Tada is right.  We live in a society that has cheapened life.  We have come to believe that unless “life” measures up to our standards of “quality,” it is disposable, extinguishable.  Furthermore, a life that proves to be inconvenient to us is liable to be snuffed out.  Tada continues:

In the Netherlands, for instance, doctors are free to decide whether a child born with a disability should live. The government has come up with a guideline of standards and if the medical team believes that the child — or the parents — would face significant suffering, then that infant can be euthanized.

In our country we have come to believe that the beginning of life is a “choice.”  Couples “choose” to have a child—or “choose” not to have a child. And thus abortion has come to be understood as a fail-safe birth-control method under the Orwellian guise of “reproductive freedom.”  (I write this essay with today’s Los Angeles Times on my desk.  This morning’s edition has a front-page article on a 2014 California law that authorized nurse practitioners, certified midwives, and physician assistants to perform first-trimester abortions.  It turns out there weren’t enough doctors available to meet the demand.)

The end of life is increasingly cheapened as well.  It should give us more than a little concern that Ezekiel Emanuel was one of the chief designers of the Affordable Care Act and is a medical advisor to the president’s administration.  One of the fears about the ACA was the rationing of medication for the elderly.  Ezekiel Emanuel goes so far as to say that people over seventy-five use more than their fair share of our health-care resources.  His example: flu shots!  “Flu shots are out” for the elderly, according to Emanuel.  Better saved for the young who have their lives before them.

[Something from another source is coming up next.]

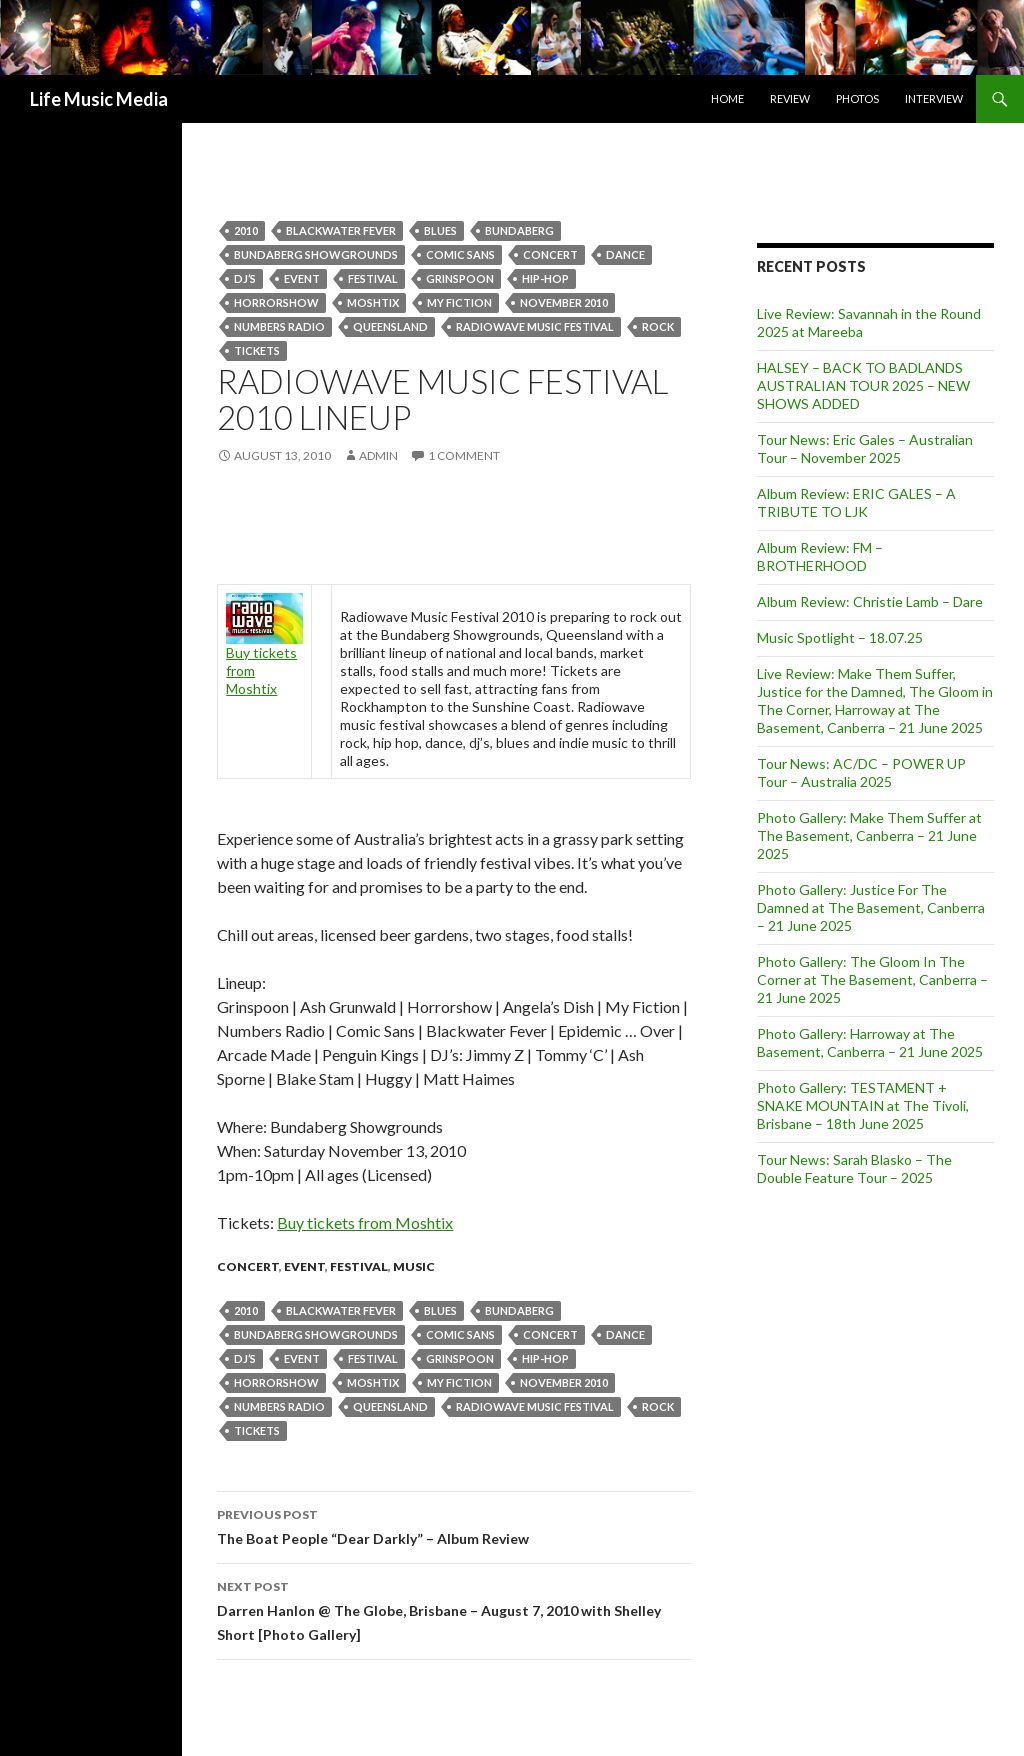 The image size is (1024, 1756). Describe the element at coordinates (870, 1042) in the screenshot. I see `Photo Gallery: Harroway at The Basement, Canberra – 21 June 2025` at that location.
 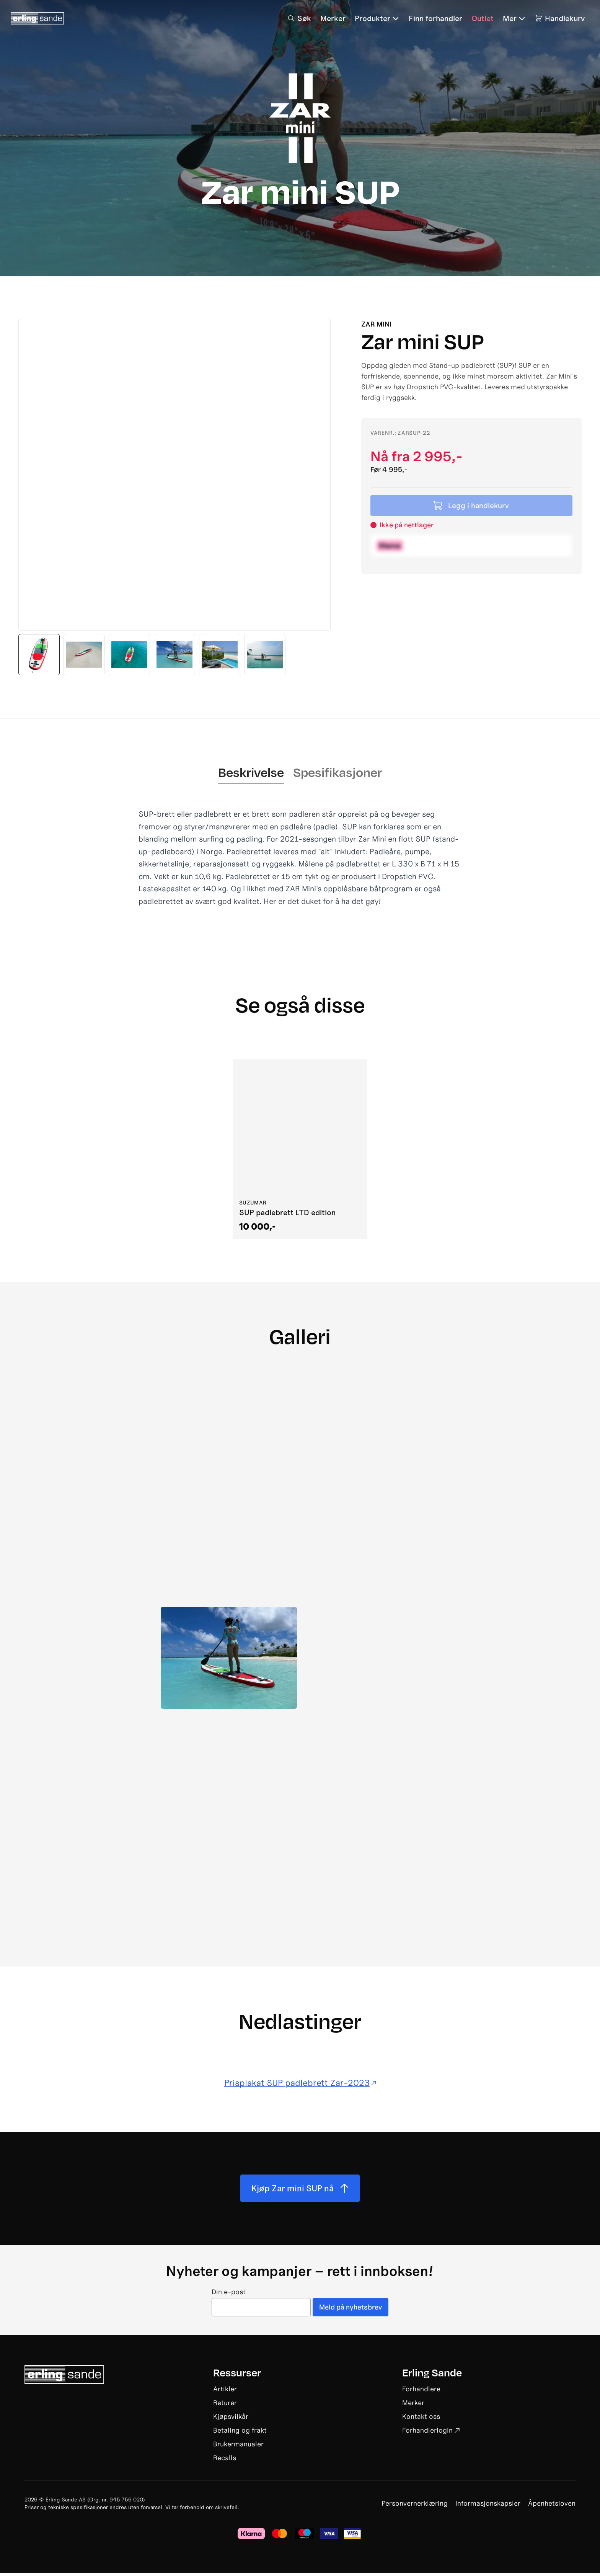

Ezekiel Emanuel hopes to die at seventy-five.  I plan to die when God says it is time. The Bible teaches that it is God—not we whom he created— who numbers our days.  In fact, as Psalm 139:16 puts it, All the days ordained for me were written in his book before one of them came to be!  For the Christian, the cynicism of Dr. Emanuel is replaced by the confidence that God knows what he is doing.